In fact, it wasn’t until the 1940s that medical professionals began separating autism from other neurodivergent conditions, and recognized it as a developmental disorder rather than a mental health problem. And, even after that, it took a long time for scientists to really understand what autism is and how it manifests itself in different people.
Today, we have a better idea of the condition, but there are still tons of misconceptions floating about. Fortunately, some individuals with autism have taken the initiative to give us their perspective on things, helping to remove the stigma and educate the majority of people who don’t have first-hand experience of the condition.
And nobody gives a better explanation than George Yionoulis, a nine-year-old from North Carolina.
After his teacher set him the task of making a presentation to educate his classmates on autism, George went a step further and made a whole video about himself.
He starts with a simple introduction: “Hi everybody, my name is George. Sometimes I go by Geo, or – when I’m laying down phat beats – you can call me DJ GeoYio.” The fourth-grader then goes on to detail his talents and hobbies, particularly drawing, dancing, and music (and, if you watch the video, you’ll see he really does have some amazing skills).
And then he drops the bombshell: “I have this thing called autism.”

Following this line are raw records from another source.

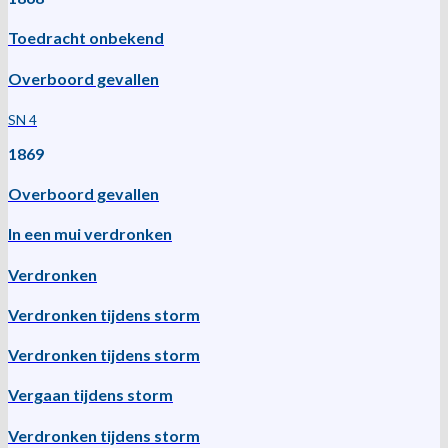
Toedracht onbekend
Overboord gevallen
SN 4
1869
Overboord gevallen
In een mui verdronken
Verdronken
Verdronken tijdens storm
Verdronken tijdens storm
Vergaan tijdens storm
Verdronken tijdens storm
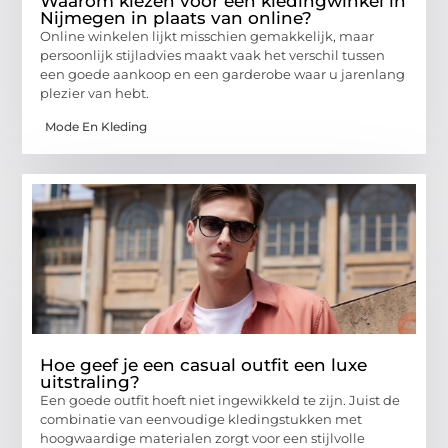
Waarom kiezen voor een kledingwinkel in
Nijmegen in plaats van online?
Online winkelen lijkt misschien gemakkelijk, maar
persoonlijk stijladvies maakt vaak het verschil tussen
een goede aankoop en een garderobe waar u jarenlang
plezier van hebt.
Mode En Kleding
Hoe geef je een casual outfit een luxe
uitstraling?
Een goede outfit hoeft niet ingewikkeld te zijn. Juist de
combinatie van eenvoudige kledingstukken met
hoogwaardige materialen zorgt voor een stijlvolle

Despite seeming very confident in the video, George confesses that he didn’t start speaking until he was three, and sometimes he finds it difficult to make eye contact. He also explains that sometimes he might take a little while to respond to a question because he is hyper-sensitive to other noises around him, and that conversations with an autistic person could sometimes be interpreted the wrong way because the condition makes some people take things literally.
“Sometimes he’ll go over the top responding to something or he’ll get upset in class and other kids don’t necessarily know how to deal with it,” George’s mom, Lisa Jolley, said. “It takes him longer to process information — to see the big picture. Why should I be quiet? Why do I have to sit for so long while class is going? What we try and illustrate is that he has so much in his head.”
When George was first diagnosed with the condition, she didn’t quite know how to deal with it. “Everything you planned for goes out the window,” she explained. “But now I realize it’s not out the window, it’s just shifted. It’s in another part of your house.”
As for George’s video, he never expected it to reach as many people as it already has. Currently, it’s been viewed more than 40,000 times! “It’s amazing to see how many people it has touched,” Lisa said. “And his class loved it. They have been, according to his teacher, been taking it to heart and having more patience with him.”
George concludes the video by saying, “Thank you for hearing all about me and my adventures with autism.”